一晩で体重が1kg増えた——それ、脂肪ではなく水分かもしれません
朝、体重計に乗ったら、昨日より0.5〜1kgほど増えている。ダイエット中なら、思わず落ち込む瞬間です。でも、落ち着いてください。一晩でそれだけの脂肪が増えることは、実はほとんどありません。
この記事では、体重の急な変動が"脂肪ではなく水分"であることが多い理由を整理します。
体脂肪を1kg増やすには約7,000kcalを超える余剰が必要で、一晩ではまず起きません。体重計が一晩で0.5〜1kg、数日で1〜2kg動いても、その大半は水分。とりわけ前夜の塩分が、水分の保持を通じて翌朝の数字に現れます。
一晩で、脂肪はそんなに増えない
体脂肪を1kg増やすには、およそ7,000kcalを超える余剰エネルギーが必要とされます[1]。仮に一晩で0.5kgの脂肪が増えたとすれば、その分だけで約3,500kcalも余分に食べた計算になり、現実的ではありません。
つまり、体重計が一晩で0.5〜1kg、あるいは数日で1〜2kg動いたとき、その大半は脂肪ではありえない——と、数字そのものが教えてくれます。
では、何が動いたのか——多くは水分
体重の短期的な変動の大きな要因は、体内の水分です。とりわけ、前夜の食事の塩分は、水分の保持に影響します。塩分を多くとると、体は塩分濃度を保とうとして水分を一時的に溜め込みやすくなり[2]、それが翌朝の体重に現れます。
外食、麺類、味の濃い料理。思い当たる翌朝ほど、数字は上振れしやすい。そして、この水分は、多くの場合、数日でベースラインに戻ります。
"誤警報"に振り回されないために
問題は、この水分の変動を"脂肪が増えた"と誤解して、焦ったり、極端な行動に走ったりすることです。
体重計の一時的な数字は、あなたの努力の失敗ではありません。脂肪の増減は、もっと長い期間の傾向で見るものです。
数字に、背景を添える
meiseki OS は、あなたの体重の急な変動を、前夜の食事——とりわけ塩分——と並べて映します。急な変動は多くの場合が水分で、脂肪は1日で大きくは動きません。そのうえで、記録が十分に貯まると、「あなたの場合、こうした変動はおよそ何日でベースラインに戻るか」という、あなた固有の戻り方も見えてきます。
ただし、ある一日の増加を「これは脂肪です/水分です」と言い切ることはしません(体組成の測定がなければ、その日の中身は誰にも断定できないからです)。できるのは、急な数字と、その前の食事、そしてあなたの過去の戻り方を並べて、落ち着いて眺められるようにすること。数字の上下に、罪悪感を持たせるためのものではありません。判断は、あなたのものです。

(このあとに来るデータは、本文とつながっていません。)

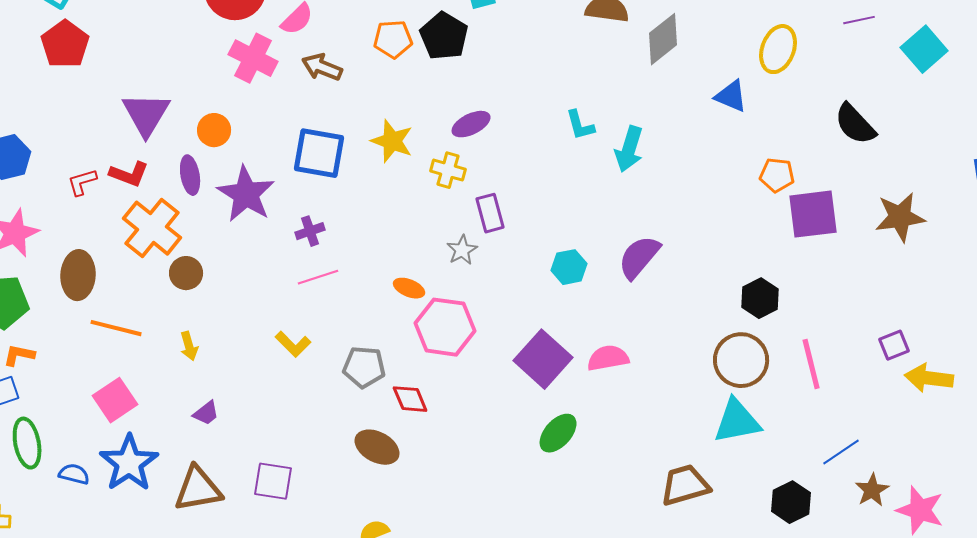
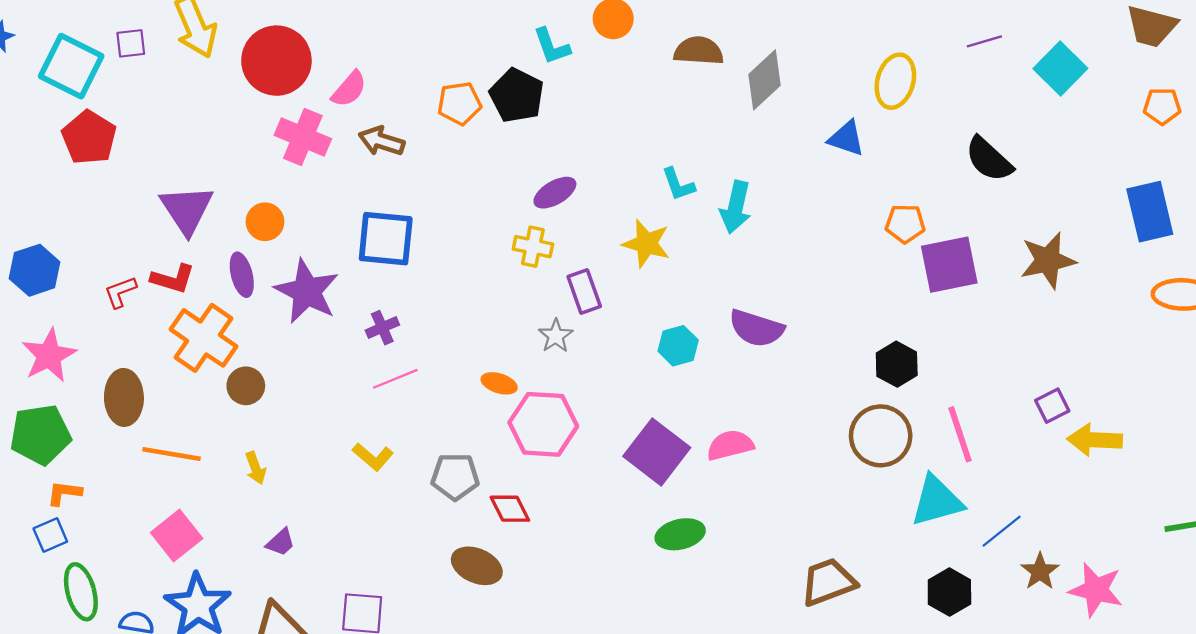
yellow star: (392, 141) -> (646, 244), moved
purple semicircle: (639, 257) -> (756, 328), turned -108
cyan triangle: (737, 421) -> (937, 501), moved
green ellipse: (558, 433) -> (680, 534), turned 39

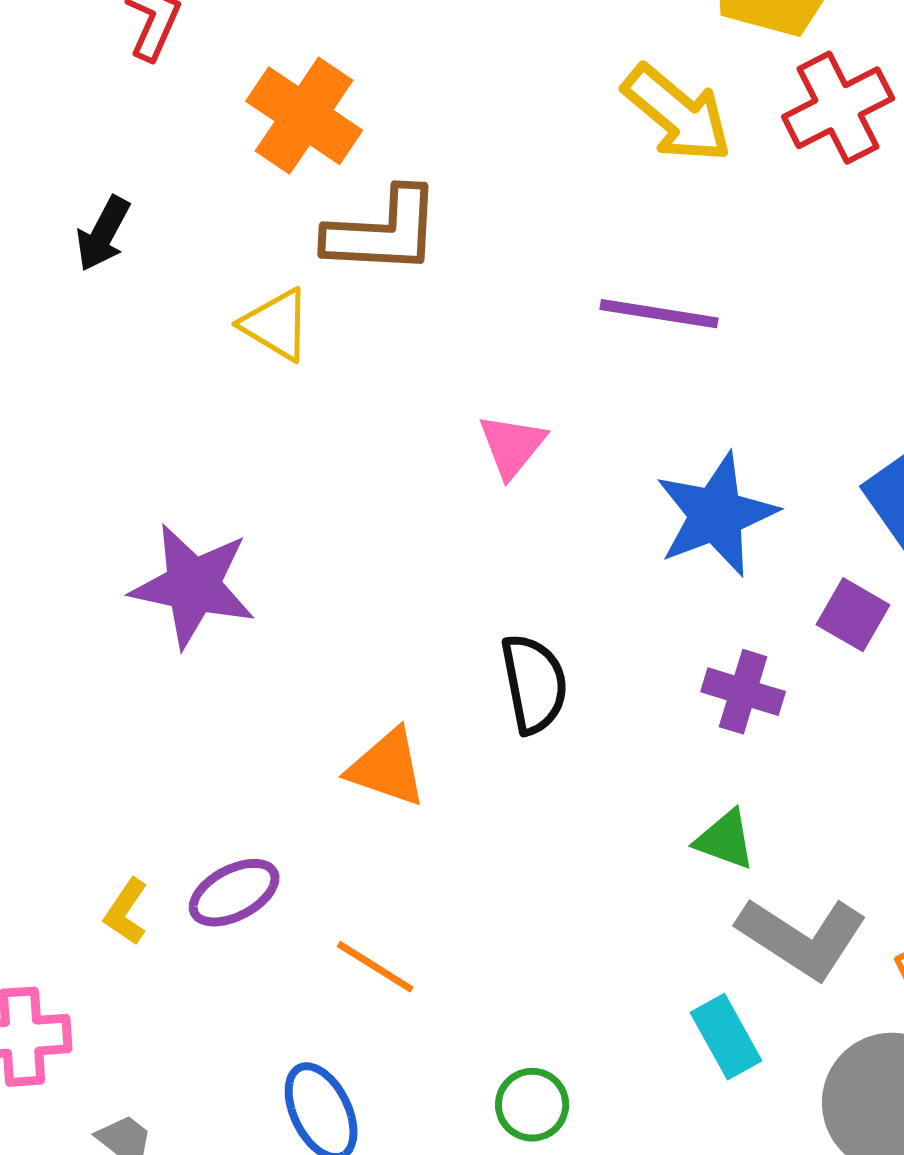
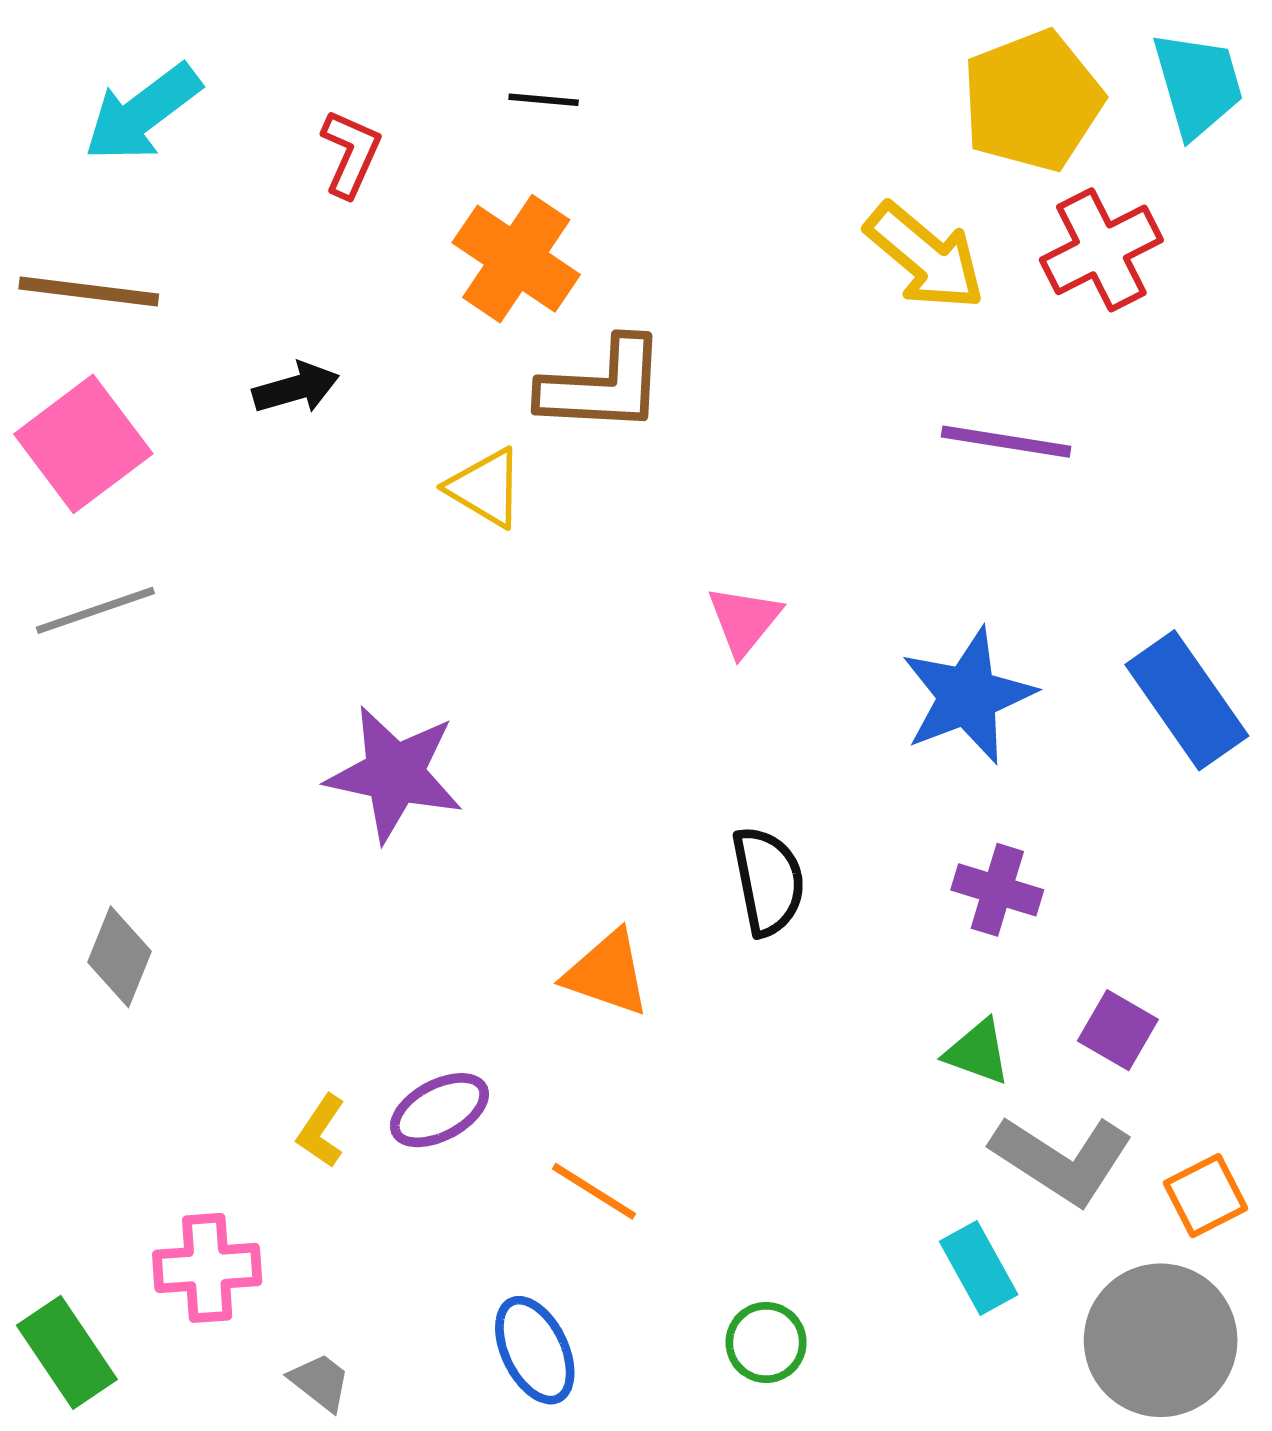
black arrow: (103, 234) -> (296, 388), turned -134
purple line: (659, 314) -> (1006, 442), moved
purple square: (853, 615) -> (1118, 1030), moved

疲労・情報過多・体調のノイズに判断を曇らされず、自分の状態を正しく踏まえて決められる状態を、meiseki OSではこう呼んでいます。散在する生体・栄養・運動・主観データの統合と計算をシステムが裏側で肩代わりし、有限な思考エネルギーを判断そのものに残す。そのための「静かな鏡」として、meiseki OS(HLG Dynamics)は設計されています。
よくある質問
体重が増えたら、脂肪が増えたということ?
短期の変動の大半は水分です。体脂肪を1kg増やすにはおよそ7,000kcalを超える余剰が必要とされ、一晩でそれだけの脂肪がつくことは現実的ではありません。脂肪の増減は、もっと長い期間の傾向で判断します。
むくみが気になります。
一般的な水分の変動とは別に、継続する強いむくみがある場合は、医療者にご相談ください。
出典
- 体重1kgあたりのエネルギー量(およそ7,700kcal/kg)の科学的整理:Hall, K.D. (2008). What is the required energy deficit per unit weight loss? International Journal of Obesity, 32(3), 573–576.(PMC・無料全文) ncbi.nlm.nih.gov
- 塩分と体内の水分保持の一般的な関係(塩分→水分貯留):Dietary considerations in the evaluation and management of nocturia.(PMC・無料全文) ncbi.nlm.nih.gov
免責:本記事は一般的な健康情報であり、医療上の助言、診断、治療に代わるものではありません。meiseki OS は、特定の食事・運動の指示や医学的な診断・治療を行うものではなく、あなたの記録を整理し、判断の材料を映す仕組みです。体調に関する判断は、医療者にご相談のうえ、ご自身で行ってください。